Task goal: Give the count of lines in the data that include the string "site", with no added remarks.

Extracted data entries
—————

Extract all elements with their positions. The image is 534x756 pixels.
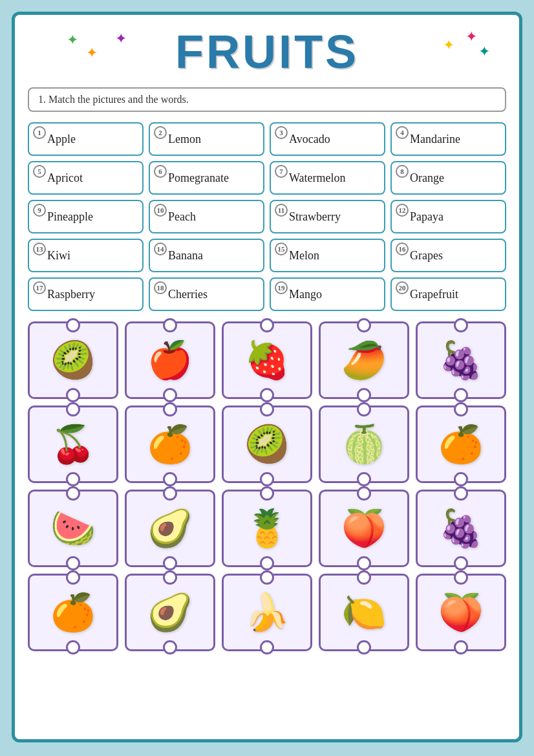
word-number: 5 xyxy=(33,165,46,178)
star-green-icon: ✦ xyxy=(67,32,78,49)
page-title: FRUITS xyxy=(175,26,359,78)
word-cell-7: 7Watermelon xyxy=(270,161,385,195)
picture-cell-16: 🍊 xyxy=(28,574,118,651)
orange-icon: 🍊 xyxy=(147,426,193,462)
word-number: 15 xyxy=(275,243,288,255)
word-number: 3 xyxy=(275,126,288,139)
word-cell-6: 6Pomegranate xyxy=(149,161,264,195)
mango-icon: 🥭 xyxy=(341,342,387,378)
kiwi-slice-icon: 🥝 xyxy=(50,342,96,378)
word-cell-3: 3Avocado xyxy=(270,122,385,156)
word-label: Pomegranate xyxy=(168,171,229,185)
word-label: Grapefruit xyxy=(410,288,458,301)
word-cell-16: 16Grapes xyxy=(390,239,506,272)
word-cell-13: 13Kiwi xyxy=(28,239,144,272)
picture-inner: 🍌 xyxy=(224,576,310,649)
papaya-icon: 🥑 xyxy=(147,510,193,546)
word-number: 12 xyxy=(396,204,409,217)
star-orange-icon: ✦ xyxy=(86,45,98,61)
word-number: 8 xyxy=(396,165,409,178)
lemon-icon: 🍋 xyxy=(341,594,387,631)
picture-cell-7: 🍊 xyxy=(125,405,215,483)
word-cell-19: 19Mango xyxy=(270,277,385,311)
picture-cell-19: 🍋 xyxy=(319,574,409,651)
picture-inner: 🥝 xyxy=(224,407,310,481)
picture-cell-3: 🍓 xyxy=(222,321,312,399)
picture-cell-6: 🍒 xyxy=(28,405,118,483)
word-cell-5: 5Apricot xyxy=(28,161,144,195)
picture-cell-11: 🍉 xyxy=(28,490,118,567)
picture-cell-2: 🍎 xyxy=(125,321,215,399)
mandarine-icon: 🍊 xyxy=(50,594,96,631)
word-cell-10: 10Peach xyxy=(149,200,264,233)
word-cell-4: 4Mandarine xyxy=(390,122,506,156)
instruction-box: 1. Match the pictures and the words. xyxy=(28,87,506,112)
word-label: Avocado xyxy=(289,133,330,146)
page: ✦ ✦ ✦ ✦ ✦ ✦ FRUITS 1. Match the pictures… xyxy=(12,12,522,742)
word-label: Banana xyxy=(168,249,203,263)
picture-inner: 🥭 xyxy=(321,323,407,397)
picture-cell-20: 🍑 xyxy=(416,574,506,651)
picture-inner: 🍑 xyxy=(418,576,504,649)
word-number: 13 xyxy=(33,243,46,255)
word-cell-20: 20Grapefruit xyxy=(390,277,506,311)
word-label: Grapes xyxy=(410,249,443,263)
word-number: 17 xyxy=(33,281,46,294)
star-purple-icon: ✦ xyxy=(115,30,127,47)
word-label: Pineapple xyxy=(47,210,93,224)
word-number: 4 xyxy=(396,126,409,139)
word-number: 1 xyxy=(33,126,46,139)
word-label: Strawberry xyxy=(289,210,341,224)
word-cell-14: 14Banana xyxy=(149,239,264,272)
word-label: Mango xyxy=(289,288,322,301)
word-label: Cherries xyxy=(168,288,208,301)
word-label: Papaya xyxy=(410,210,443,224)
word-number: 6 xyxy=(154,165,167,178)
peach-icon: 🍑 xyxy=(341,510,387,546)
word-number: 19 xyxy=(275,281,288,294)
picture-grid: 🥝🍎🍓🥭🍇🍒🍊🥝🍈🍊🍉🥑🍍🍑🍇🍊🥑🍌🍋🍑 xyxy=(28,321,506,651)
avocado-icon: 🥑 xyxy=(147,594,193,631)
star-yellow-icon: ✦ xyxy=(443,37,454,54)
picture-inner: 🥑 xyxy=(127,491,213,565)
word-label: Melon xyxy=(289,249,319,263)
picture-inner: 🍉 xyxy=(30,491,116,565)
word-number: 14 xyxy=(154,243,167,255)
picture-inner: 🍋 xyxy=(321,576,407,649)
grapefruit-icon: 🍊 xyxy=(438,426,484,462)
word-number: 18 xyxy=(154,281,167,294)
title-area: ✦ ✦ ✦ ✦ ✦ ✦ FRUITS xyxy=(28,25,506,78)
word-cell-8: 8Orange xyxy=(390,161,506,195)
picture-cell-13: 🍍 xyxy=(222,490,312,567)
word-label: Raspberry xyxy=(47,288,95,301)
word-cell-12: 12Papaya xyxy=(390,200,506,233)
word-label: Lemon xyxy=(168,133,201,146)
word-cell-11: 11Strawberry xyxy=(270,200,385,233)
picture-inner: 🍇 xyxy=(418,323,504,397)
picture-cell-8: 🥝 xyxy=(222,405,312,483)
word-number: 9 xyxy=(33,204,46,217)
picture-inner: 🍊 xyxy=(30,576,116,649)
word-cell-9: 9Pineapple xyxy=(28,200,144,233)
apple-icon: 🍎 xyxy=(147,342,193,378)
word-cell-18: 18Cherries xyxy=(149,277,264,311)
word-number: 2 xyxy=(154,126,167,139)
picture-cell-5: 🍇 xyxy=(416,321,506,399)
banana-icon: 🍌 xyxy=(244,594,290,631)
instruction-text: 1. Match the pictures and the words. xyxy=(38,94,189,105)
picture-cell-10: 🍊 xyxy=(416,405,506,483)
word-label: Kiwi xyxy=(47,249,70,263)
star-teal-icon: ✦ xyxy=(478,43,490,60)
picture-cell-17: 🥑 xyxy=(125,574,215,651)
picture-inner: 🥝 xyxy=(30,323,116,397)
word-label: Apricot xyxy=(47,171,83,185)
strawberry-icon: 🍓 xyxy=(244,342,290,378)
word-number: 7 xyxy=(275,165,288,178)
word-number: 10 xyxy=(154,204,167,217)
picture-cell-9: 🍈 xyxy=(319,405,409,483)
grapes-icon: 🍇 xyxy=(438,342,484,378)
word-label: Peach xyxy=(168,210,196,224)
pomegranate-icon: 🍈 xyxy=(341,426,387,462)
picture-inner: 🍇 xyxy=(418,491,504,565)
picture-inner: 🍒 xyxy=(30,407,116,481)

—————

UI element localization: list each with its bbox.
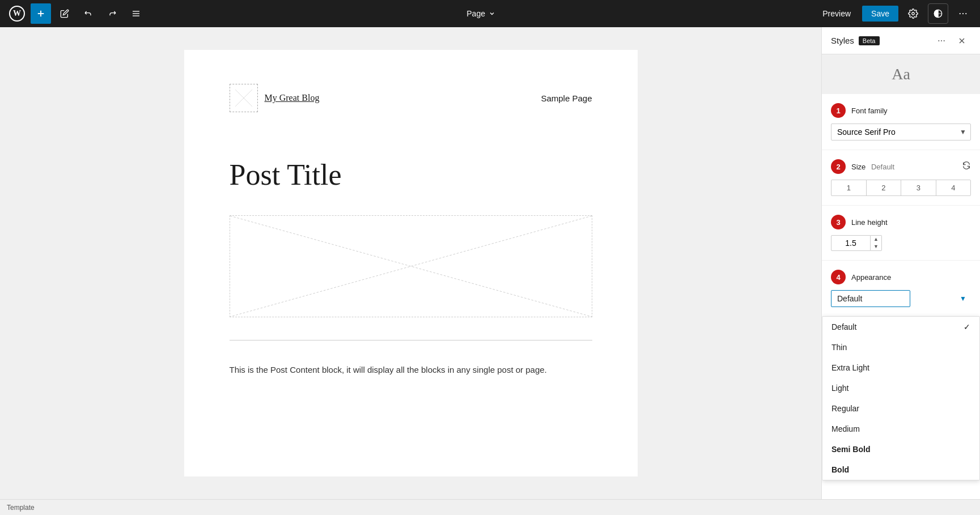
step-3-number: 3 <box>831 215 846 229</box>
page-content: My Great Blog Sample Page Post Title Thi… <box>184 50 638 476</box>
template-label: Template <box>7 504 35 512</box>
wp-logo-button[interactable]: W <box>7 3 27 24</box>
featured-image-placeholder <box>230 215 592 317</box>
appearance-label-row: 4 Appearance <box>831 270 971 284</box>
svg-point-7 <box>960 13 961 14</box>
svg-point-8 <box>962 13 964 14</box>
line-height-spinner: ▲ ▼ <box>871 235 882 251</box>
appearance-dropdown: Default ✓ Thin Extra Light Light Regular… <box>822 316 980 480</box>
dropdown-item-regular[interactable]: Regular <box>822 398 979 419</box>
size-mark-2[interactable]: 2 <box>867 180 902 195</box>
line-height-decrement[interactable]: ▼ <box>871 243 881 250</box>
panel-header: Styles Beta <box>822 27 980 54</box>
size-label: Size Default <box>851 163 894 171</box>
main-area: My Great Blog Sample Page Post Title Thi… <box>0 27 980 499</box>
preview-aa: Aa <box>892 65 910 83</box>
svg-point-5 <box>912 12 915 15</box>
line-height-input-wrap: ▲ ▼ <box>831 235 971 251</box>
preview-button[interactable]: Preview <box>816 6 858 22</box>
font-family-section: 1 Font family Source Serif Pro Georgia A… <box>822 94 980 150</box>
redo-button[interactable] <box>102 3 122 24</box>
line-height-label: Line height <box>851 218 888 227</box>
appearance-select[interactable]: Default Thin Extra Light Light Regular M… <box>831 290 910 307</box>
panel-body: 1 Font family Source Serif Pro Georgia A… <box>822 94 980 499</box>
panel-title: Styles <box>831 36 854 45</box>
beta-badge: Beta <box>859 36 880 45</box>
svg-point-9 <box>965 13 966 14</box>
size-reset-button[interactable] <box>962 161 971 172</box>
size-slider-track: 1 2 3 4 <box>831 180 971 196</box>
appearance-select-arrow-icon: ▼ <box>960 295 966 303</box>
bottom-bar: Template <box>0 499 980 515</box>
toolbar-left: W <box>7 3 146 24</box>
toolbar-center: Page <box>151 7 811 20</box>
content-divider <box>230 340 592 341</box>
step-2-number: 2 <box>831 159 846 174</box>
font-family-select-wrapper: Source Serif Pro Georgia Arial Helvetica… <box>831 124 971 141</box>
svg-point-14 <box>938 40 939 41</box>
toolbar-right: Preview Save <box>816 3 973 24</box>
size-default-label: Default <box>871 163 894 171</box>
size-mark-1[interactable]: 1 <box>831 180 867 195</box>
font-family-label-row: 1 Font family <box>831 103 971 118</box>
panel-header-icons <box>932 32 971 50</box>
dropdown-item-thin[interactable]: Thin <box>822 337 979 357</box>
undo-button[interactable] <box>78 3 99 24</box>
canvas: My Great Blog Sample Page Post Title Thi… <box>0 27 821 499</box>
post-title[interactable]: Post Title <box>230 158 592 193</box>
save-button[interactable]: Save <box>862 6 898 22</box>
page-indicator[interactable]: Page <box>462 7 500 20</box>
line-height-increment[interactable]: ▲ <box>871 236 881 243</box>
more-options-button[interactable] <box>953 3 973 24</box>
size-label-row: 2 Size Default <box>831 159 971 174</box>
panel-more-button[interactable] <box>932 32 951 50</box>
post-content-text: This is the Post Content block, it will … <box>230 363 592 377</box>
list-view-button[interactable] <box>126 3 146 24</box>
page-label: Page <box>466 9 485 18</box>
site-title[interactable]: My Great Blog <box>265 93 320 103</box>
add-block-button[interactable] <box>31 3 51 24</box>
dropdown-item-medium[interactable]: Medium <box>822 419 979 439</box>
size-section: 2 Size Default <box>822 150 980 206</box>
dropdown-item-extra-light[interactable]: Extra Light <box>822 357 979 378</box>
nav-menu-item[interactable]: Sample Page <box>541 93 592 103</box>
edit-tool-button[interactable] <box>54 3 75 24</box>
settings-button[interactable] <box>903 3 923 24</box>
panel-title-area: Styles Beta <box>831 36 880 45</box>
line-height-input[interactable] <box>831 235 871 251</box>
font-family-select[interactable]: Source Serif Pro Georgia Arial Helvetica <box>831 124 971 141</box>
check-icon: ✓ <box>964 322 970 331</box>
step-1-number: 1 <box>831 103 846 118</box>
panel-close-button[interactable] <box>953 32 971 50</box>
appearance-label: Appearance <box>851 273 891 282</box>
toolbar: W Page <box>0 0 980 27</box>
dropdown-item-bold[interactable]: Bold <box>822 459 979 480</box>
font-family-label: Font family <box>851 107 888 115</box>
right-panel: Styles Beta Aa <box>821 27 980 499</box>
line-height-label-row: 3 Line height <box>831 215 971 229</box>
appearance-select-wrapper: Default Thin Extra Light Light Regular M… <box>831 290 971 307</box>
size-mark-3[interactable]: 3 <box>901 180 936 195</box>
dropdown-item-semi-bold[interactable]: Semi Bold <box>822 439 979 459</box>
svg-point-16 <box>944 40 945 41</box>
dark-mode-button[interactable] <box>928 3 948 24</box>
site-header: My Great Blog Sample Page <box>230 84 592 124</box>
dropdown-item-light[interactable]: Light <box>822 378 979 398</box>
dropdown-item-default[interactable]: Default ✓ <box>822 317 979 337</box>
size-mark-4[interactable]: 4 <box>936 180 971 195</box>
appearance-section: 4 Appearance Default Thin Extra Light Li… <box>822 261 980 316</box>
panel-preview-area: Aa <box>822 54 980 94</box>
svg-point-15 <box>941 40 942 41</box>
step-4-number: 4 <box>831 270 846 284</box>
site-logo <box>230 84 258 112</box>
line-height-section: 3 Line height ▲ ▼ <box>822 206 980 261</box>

—————

Response box: 3